Note that since CDF_TIME_TT2000 data type is precisely defined internally (as TIME_BASE = "J2000", TIME_SCALE = "Terrestrial Time", REFERENCE_POSITION = "Rotating Earth Geoid", UNITS = "ns"), it does not require explicit time attribute definitions, and it is strongly recommended for new datasets.
The ISTP Guidelines define the time value of a record as the center of the measurement period, if the measurement is not an instantaneous one. To describe time values that are different from the measurement period center, the epoch variable must include BIN_LOCATION attribute with a floating-point value between 0.0 (beginning of the measurement period) and 1.0 (end of the measurement period). Such epoch variable should also include description of the time position within measurement period in VAR_NOTES attribute and, preferably, also in CATDESC attribute. Alternatively, in order to completely describe the measurement periods, and especially in case of time varying measurement periods, DELTA_PLUS_VAR and DELTA_MINUS_VAR attribute pair can be used.

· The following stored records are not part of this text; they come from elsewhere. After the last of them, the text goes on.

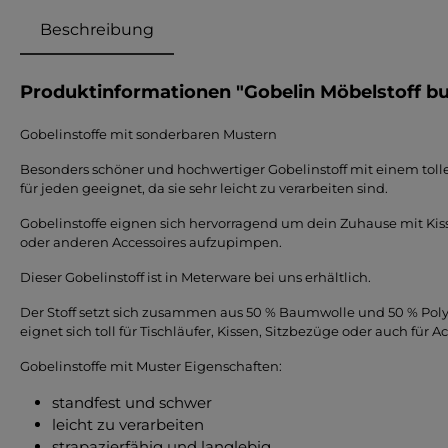
Beschreibung
Produktinformationen "Gobelin Möbelstoff bu
Gobelinstoffe mit sonderbaren Mustern
Besonders schöner und hochwertiger Gobelinstoff mit einem tolle
für jeden geeignet, da sie sehr leicht zu verarbeiten sind.
Gobelinstoffe eignen sich hervorragend um dein
Zuhause mit K
i
oder anderen Accessoires aufzupimpen.
Dieser Gobelinstoff ist in Meterware bei uns erhältlich.
Der Stoff setzt sich zusammen aus 50 % Baumwolle und 50 % Polyes
eignet sich toll für Tischläufer, Kissen, Sitzbezüge oder auch für A
Gobelinstoffe mit Muster Eigenschaften:
standfest und schwer
leicht zu verarbeiten
strapazierfähig und langlebig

See examples of epoch variable definitions.
4.2.2. netCDF Time¶
(Required for netCDF.) netCDF-4 files can include the CDF time type variables, with CDF_TIME_TT2000 (stored as signed 8-byte integer) especially recommended, but will require using the CDF library time routines for conversion. Otherwise, netCDF-4 times are typically something like seconds from some specific time epoch, with UNITS = "seconds from 2000-01-01 UTC" or similar. In either case, the ISTP Variable Attributes for Time Documentation should be added.
4.2.3. Quality Flag¶
(Recommended.) Each dataset should include at least one quality or status flag variable which is time varying. Multiple quality/status flags should be included if data variables of different cadences are present in the dataset, or if the individual data variables of the same cadence require separate quality/status flags.

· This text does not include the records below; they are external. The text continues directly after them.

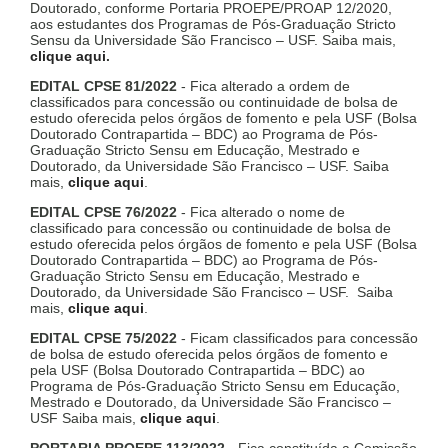
Doutorado, conforme Portaria PROEPE/PROAP 12/2020,
aos estudantes dos Programas de Pós-Graduação Stricto
Sensu da Universidade São Francisco – USF. Saiba mais,
clique aqui
.
EDITAL CPSE 81/2022
- Fica alterado a ordem de
classificados para concessão ou continuidade de bolsa de
estudo oferecida pelos órgãos de fomento e pela USF (Bolsa
Doutorado Contrapartida – BDC) ao Programa de Pós-
Graduação Stricto Sensu em Educação, Mestrado e
Doutorado, da Universidade São Francisco – USF. Saiba
mais,
clique aqui
.
EDITAL CPSE 76/2022
- Fica alterado o nome de
classificado para concessão ou continuidade de bolsa de
estudo oferecida pelos órgãos de fomento e pela USF (Bolsa
Doutorado Contrapartida – BDC) ao Programa de Pós-
Graduação Stricto Sensu em Educação, Mestrado e
Doutorado, da Universidade São Francisco – USF. Saiba
mais,
clique aqui
.
EDITAL CPSE 75/2022
- Ficam classificados para concessão
de bolsa de estudo oferecida pelos órgãos de fomento e
pela USF (Bolsa Doutorado Contrapartida – BDC) ao
Programa de Pós-Graduação Stricto Sensu em Educação,
Mestrado e Doutorado, da Universidade São Francisco –
USF Saiba mais,
clique aqui
.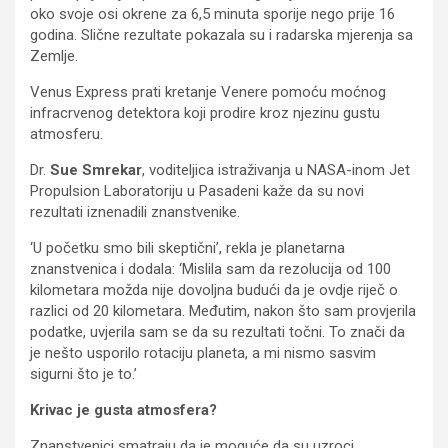
oko svoje osi okrene za 6,5 minuta sporije nego prije 16
godina. Slične rezultate pokazala su i radarska mjerenja sa
Zemlje.
Venus Express prati kretanje Venere pomoću moćnog
infracrvenog detektora koji prodire kroz njezinu gustu
atmosferu.
Dr.
Sue Smrekar
, voditeljica istraživanja u NASA-inom Jet
Propulsion Laboratoriju u Pasadeni kaže da su novi
rezultati iznenadili znanstvenike.
‘U početku smo bili skeptični’, rekla je planetarna
znanstvenica i dodala: ‘Mislila sam da rezolucija od 100
kilometara možda nije dovoljna budući da je ovdje riječ o
razlici od 20 kilometara. Međutim, nakon što sam provjerila
podatke, uvjerila sam se da su rezultati točni. To znači da
je nešto usporilo rotaciju planeta, a mi nismo sasvim
sigurni što je to.’
Krivac je gusta atmosfera?
Znanstvenici smatraju da je moguće da su uzroci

The dataset designer should consider defining quality/status flag variables as data (instead of support_data) if they are essential for correct interpretation of the primary data variables. Data (as opposed to support_data) variables are displayed in the list of dataset variables by the CDAWeb Display and Retrieval system. They are also always returned by the APIs accessing data from SPDF.
The quality flag may be a set of binary flags, with all zeros as the fully good case. UNITS variable attribute might be of the form "(0=good, 2=off, 4=cal)".
4.2.4. Time_PB5 (ISTP KP datasets)¶
(No longer relevant.) Time_PB5 is the second variable in an ISTP KP CDF dataset. It is not required for IACG or ISTP higher resolution or event data. Time_PB5 is a way of presenting time as an array of three integers: YEAR, DAY OF YEAR, and MSEC OF DAY. This allows for easy recognition of the time value when looking at the data, for instance in a data dump. See example of Time_BP5 and related variable definitions.
4.2.5. Post Gap Flag (ISTP KP datasets)¶
(No longer relevant.) At the May 1992 ISTP SWG it was decided that a record varying “Post Gap” Quality
Flag would also be included in each KP record. This I*4 Flag is included in every record and is defined in the following way: 0 - no gap occurred immediately prior to this record (thus most of the time this Flag would be set to 0); 1 - the gap occurred because the instrument was not in a mode that allowed for the production of KPs; 2 - the gap occurred because Level Zero or SIRIUS data were missing; 3 - the gap occurred because Level Zero or SIRIUS data were too noisy to compute KPs. Integer numbers above 9 can be used by the PI team to define other gap conditions, as required.
A variable similar to this is recommended for inclusion in CDFs to indicate real and substantial data gaps. The detailed definition of this flag should appear in the CDF metadata in the VAR_NOTES attribute.